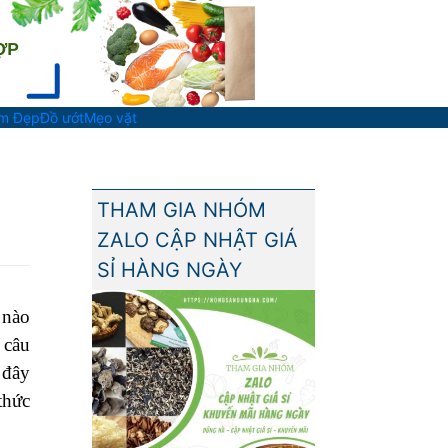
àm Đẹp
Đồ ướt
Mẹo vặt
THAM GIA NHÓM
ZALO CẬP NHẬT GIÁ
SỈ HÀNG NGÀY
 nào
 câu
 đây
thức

------------------------------------------------------------

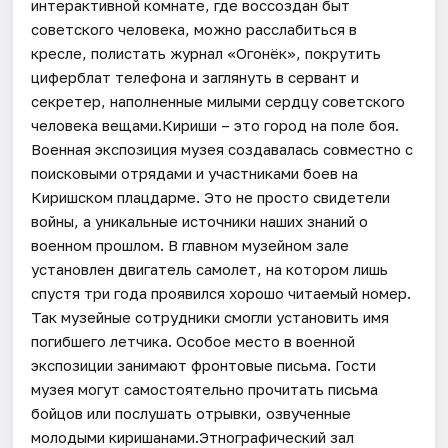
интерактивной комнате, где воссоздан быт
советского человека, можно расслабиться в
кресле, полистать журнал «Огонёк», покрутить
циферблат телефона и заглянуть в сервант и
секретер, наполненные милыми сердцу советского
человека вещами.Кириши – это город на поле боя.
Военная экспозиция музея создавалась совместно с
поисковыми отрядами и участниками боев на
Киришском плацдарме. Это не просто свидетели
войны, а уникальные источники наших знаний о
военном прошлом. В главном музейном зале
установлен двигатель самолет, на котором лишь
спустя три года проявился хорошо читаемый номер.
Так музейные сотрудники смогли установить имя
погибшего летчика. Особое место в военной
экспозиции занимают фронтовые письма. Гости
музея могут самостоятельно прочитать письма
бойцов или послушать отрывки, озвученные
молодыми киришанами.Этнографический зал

------------------------------------------------------------

Your objective: Please give back, exactly as it stands above, the stretch from the line with "интерактивной комнате, где воссоздан быт" through the line with "музея могут самостоятельно прочитать письма", and no line outside it.

Response to the exercise:
интерактивной комнате, где воссоздан быт
советского человека, можно расслабиться в
кресле, полистать журнал «Огонёк», покрутить
циферблат телефона и заглянуть в сервант и
секретер, наполненные милыми сердцу советского
человека вещами.Кириши – это город на поле боя.
Военная экспозиция музея создавалась совместно с
поисковыми отрядами и участниками боев на
Киришском плацдарме. Это не просто свидетели
войны, а уникальные источники наших знаний о
военном прошлом. В главном музейном зале
установлен двигатель самолет, на котором лишь
спустя три года проявился хорошо читаемый номер.
Так музейные сотрудники смогли установить имя
погибшего летчика. Особое место в военной
экспозиции занимают фронтовые письма. Гости
музея могут самостоятельно прочитать письма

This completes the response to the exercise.